Why is it important to cycle your fish tank?
In the wild, fish do not have the same problem of high toxicity in the sea as because of the abundant water around them. When fishes are being put in an aquarium, the enclosure may indicate that they are full of toxins if the tank is not properly cycled. It is very important to rotate your tank to keep your fish alive and healthy.
Unfortunately, if you have already bought a fish together with your new tank, the only option may be to cycle with your fish in the tank.
How to cycle a fish tank fast
Yes, the nitrogen cycle can be accelerated. If you do not want to wait 6-8 weeks, you can use these methods.
You will need to access an established tank to use most of them.
Adding a Media Filter From an established tank
The media filter in the established tank will contain the nitrifying bacterial bacteria. You will not have to wait for the bacteria to start growing naturally, so your cycling can be faster.
Adding Gravel From an established tank
If you have access to an established tank that uses an under gravel filter, bacteria will be attached to the gravel. It will have the same effect as when using a media filter.
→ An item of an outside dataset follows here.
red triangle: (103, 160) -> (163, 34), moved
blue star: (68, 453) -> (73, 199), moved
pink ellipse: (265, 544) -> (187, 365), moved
Take about a handful of gravel and hang it in a mesh bag in your filter, if you can. If not, and using an under gravel filter, place it on top of the gravel in your new tank.
Use Live Plants
Instead of setting up an empty tank with very small fish, you can quickly add live aquarium plants and focus on growing them with good lighting, substrate, and fertilizer. Especially, if you find them in an established tank. Plants use a process called protein synthesis to measure the levels of ammonia in your tank.
As soon as the plants (or algae) show new growth, the cycle is over. Your plants successfully utilize ammonia and nitrate and convert them into new leaves and roots. Gradually add a few fish, and then use a water test kit to make sure the ammonia and nitrites are 0 ppm and the nitrates are less than 40 ppm.
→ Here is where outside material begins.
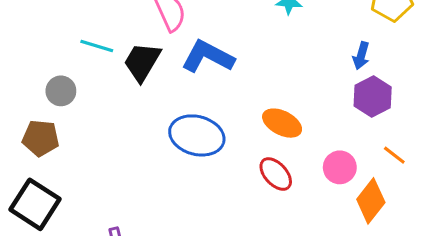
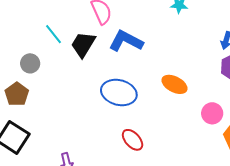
cyan line: (97, 46) -> (54, 34), turned 35
brown pentagon: (41, 138) -> (17, 94), turned 30
red ellipse: (276, 174) -> (133, 140), moved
This is important, the bad side of this can be that you can pass on some bad things from that established tank which may contain harmful bacteria. So be careful, never to move anything from a tank that is known to be contaminated by harmful substances.
What if I Still Have Problems?
If, after six to eight weeks of cycling, your levels of ammonia and nitrite are unsatisfactory, it may be due to these;
- Was chlorine or chloramine removed from the water added to the tank. If chlorine was in your tank it is likely to kill the bacteria that were trying to start the filter. Or the ammonia in chloramine can be more than your new colony of bacteria.
- Do you regularly make water changes? This will remove excess waste before it kills the fish or beneficial bacteria you are trying to grow.
Knowing how to cycle a fish tank requires a bit of effort (and patience) on your part, but the results are perfectly worth it. By preparing an environment for the reception of your new fish, you greatly reduce the loss of life and make your aquarium maintenance process easier.